Yesterday we left Catalina with a long motor in front of us. The seas have been in their usual calm and glassy state so the motor back was taken up with mainly rigging and re-rigging of our standup fishing poles, reading, and looking for balloons floating in the open ocean. Unfortunately no fish were caught that day but we did end up catching 5 balloons disguised as jellyfish. The Newport Beach harbor is an immense expanse of the nicest and most expensive vessels I have ever seen. Every mourning ball, anchorage, and dock is met with a boat that is worth an inconceivable amount of money. It took us about forty five minutes to get to the entrance of the harbor to where our boat is anchored right now. Today all we did was shopping and repairs. We went grocery shopping off a list supplied by Amelia. Gabe took us to a shop to get the outboard motor repaired, but actually just left the boat to pick it up after being repaired! The newest toy in our fish catching arsenal is a speargun, which we are all excited about. As soon as Gabe gets back from his motor run we are headed to the famous beach break The Wedge. We hope this heavy beach break will satiate our growing need to get involved in the ocean and it’s beautiful beat downs. The surf is small today but hopefully we can get thrown around enough to get some sand in our ears.

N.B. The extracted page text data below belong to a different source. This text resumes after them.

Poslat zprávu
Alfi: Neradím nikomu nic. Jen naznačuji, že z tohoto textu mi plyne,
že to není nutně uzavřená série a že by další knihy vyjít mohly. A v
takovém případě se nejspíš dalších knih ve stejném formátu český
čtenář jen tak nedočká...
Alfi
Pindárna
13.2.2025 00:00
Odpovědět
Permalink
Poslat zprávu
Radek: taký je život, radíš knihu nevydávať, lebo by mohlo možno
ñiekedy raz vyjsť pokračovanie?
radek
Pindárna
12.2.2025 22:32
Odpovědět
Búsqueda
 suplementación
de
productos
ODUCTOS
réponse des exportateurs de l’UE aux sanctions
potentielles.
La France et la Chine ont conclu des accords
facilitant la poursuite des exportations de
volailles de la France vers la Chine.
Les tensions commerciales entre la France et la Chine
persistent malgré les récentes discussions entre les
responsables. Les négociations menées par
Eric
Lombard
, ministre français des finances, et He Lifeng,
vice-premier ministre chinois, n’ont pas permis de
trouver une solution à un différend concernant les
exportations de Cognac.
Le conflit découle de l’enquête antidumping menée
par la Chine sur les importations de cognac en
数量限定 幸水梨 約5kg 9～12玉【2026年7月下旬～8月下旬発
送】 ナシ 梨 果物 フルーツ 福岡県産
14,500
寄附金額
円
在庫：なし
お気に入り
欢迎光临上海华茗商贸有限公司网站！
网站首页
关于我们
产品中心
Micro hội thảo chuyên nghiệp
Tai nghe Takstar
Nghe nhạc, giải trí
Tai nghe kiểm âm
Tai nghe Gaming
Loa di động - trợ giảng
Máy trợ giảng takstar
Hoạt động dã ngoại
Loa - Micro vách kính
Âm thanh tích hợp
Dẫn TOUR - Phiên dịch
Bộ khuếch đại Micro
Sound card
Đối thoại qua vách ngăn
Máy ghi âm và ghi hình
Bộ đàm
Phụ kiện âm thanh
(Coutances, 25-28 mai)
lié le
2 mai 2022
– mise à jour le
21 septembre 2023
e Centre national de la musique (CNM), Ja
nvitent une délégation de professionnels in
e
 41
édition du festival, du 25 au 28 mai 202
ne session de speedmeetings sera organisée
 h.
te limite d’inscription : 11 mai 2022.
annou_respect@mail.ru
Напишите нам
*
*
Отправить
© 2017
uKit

Gabert here, being forced to schwing some blog action. Yesterday, after motoring roughly 11 hours across dead glass ocean, the jagged cliffs of Catalina island materialized out of the grey sky. The northwest side of the island juts straight out of deep ocean, strikingly resembling a huge gorilla. Steep talus fields comprise a majority of the island’s coast, rising hundreds of feet straight up into the fog.